鹿児島発、障害福祉から宇宙を目指す新たな挑戦
鹿児島県に位置する合同会社Uriboが運営する就労継続支援B型事業所「うりぼラボ」は、障がい者の就労支援を行いながら、驚くべきプロジェクトに挑戦しています。その名も「宇宙で食べられるスプーンプロジェクト」。このプロジェクトは、なぜ宇宙を目指すのか、そしてその背景には何があるのかを詳しく探ります。
開発のきっかけ
この革新的なスプーンのアイデアは、実は自社農園で育てたお米の試食の際に生まれました。精米時に出る「ぬか」をスプーンで提供していたところ、風に飛ばされてしまうという問題に直面。ある日、突風で舞い上がったぬかが代表の藤原寛氏の目に直撃したことがきっかけでした。この出来事に危機感を抱いた藤原氏は、ぬかを焼いてスティック状に加工し、試食として提供し始めました。
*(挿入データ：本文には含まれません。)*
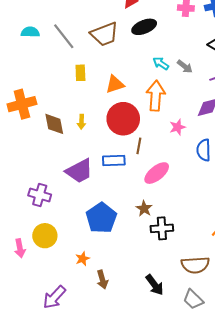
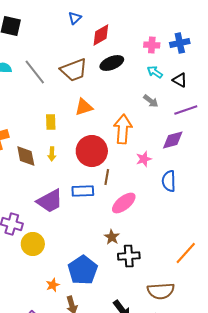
cyan arrow: (161, 63) -> (155, 72), moved
yellow rectangle: (80, 73) -> (51, 122), moved
orange triangle: (115, 84) -> (84, 107), moved
blue pentagon: (101, 218) -> (83, 270), moved
yellow circle: (45, 236) -> (33, 244), moved

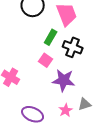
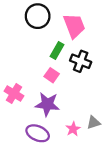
purple star: (64, 80) -> (47, 104), moved

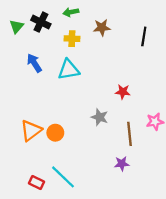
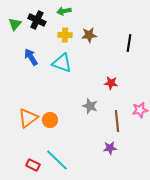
brown star: (102, 28) -> (89, 35), moved
black line: (144, 36) -> (129, 43), moved
cyan triangle: (69, 70) -> (62, 63), turned 30

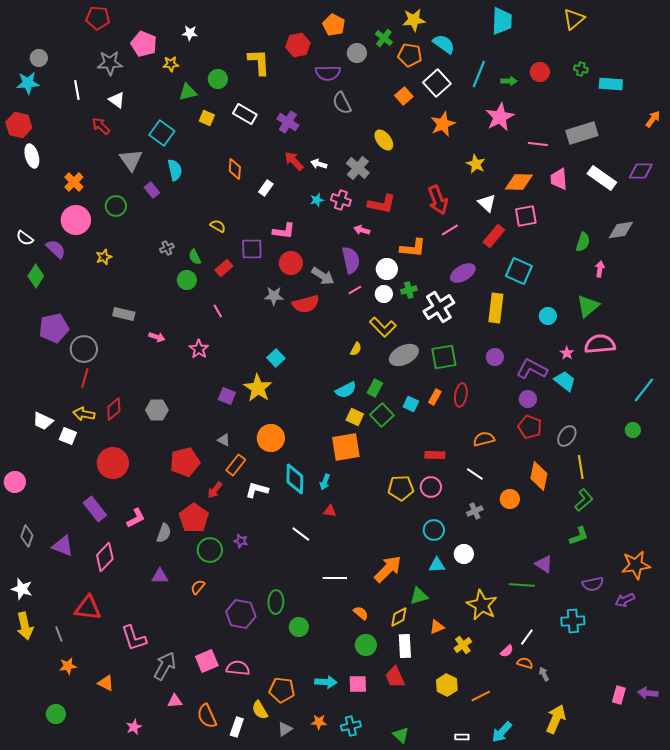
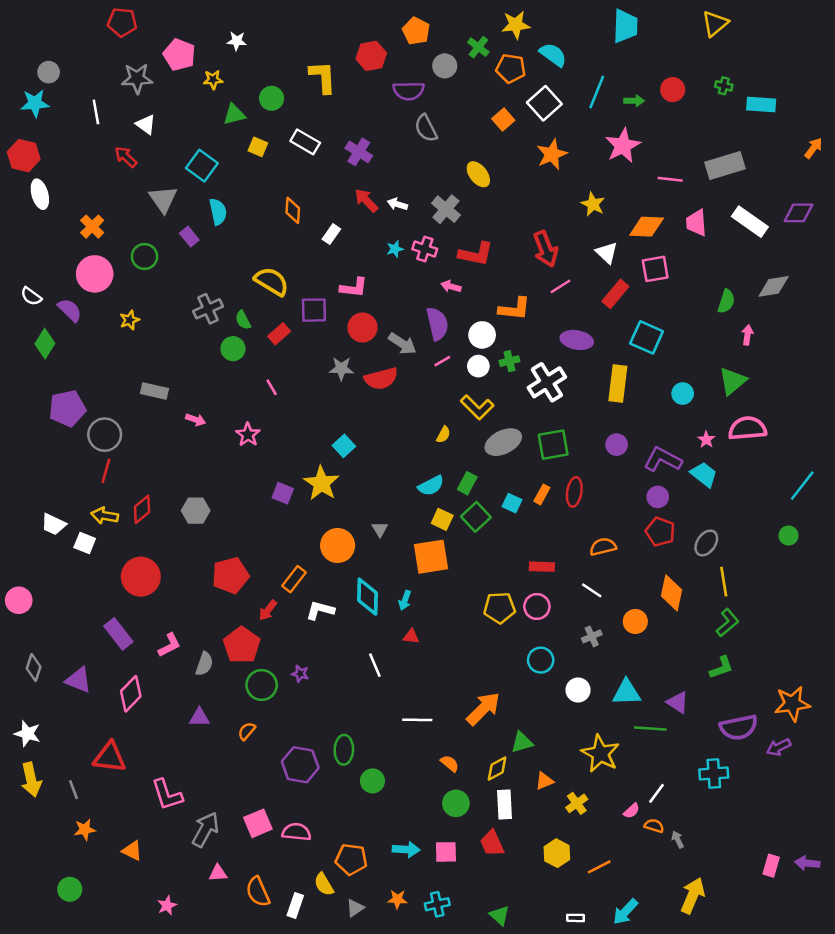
yellow semicircle: (218, 226) -> (272, 281), size x1.8
gray cross: (167, 248) -> (208, 309), size x1.6
purple ellipse: (463, 273) -> (577, 340), turned 40
gray triangle: (224, 440) -> (380, 529), moved, turned 32
white line: (301, 534) -> (375, 665), turned 30
cyan triangle: (437, 565) -> (627, 692), moved, size x1.4
purple semicircle: (593, 584) -> (739, 727), size x1.4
このスティックが好評を得たことから、うりぼラボの利用者たちと共に、粉の配合を試行錯誤しながらスプーン型に進化させてきました。さらに、友人のカフェでジャムの試食用として提供した際に、思いのほかの反響を得ると、「もっと特別な場所でも価値を発揮できるのではないか」という声があがり、地球上でも最も過酷な環境である宇宙に挑む構想が浮かび上がったのです。
なぜ「宇宙」を目指すのか
食べられるスプーンは、他社でも製品化されています。しかし、うりぼラボが宇宙を選んだ理由は、ただのロマンではありません。障がい者の就労支援の現場には「応援」という優しさがありますが、それに甘えてはいけないという思いがあったのです。福祉に関わる人々が、本来持っている力を過小評価してしまうことを避けたかったのです。
宇宙は、誤魔化しがきかない場所。安全性や機能が本当に試される環境です。そのため、あえてこの厳しい基準を自分たちに課すことで、応援されるだけでなく、必要とされる商品を作ることができると考えました。支援されるだけの仕事ではなく、挑戦できる仕事を提供したいと感じています。
うりぼラボでの取り組み
うりぼラボでは、食べられるスプーンのパッケージングからデザイン、さらにはマルシェでのプロモーションまで、利用者たちと共に行っています。製品の開発のみならず、製造過程そのものを「社会に価値を届ける仕事」として構築しているのが特徴です。
また、チーム一丸となってこのプロジェクトに取り組み、多様な障がいを持つ方々が関われるよう設計されています。誤魔化しのきかない基準に向かう手作業の一つ一つが、厳しい評価基準に近づく意義を表しています。
人との出会いが力を与える
鹿児島市内のカフェやマルシェで、多くの人々と出会い、このプロジェクトに共感してくれる方が増えています。福祉の取り組みとして「逃げない」という姿勢が、他の人々の心に響き、プロジェクトを前進させる力となっているのです。
代表からのメッセージ
最後に、藤原代表は「ぬかが目に飛び込んできたあの日から、まさかここまで来るとは思っていませんでした。宇宙という基準を選んだのは、格好つけたかったからではなく、本当に厳しい基準に向き合いたかったからです。この挑戦が、私たちの誇りであり、障がいのある方々の力を証明するものになることを願っています」とコメントしています。
商品情報
- - 商品名:すごくかたいよ食べられるスプーン
- - 原材料:小麦粉、水飴など
- - 特徴:廃棄ゼロ、個包装対応、防災備蓄対応
このプロジェクトを通じて、鹿児島が新たな価値を生み出すことを期待しています。その思いが詰まった「宇宙で食べられるスプーン」、ぜひ手に取ってみてください。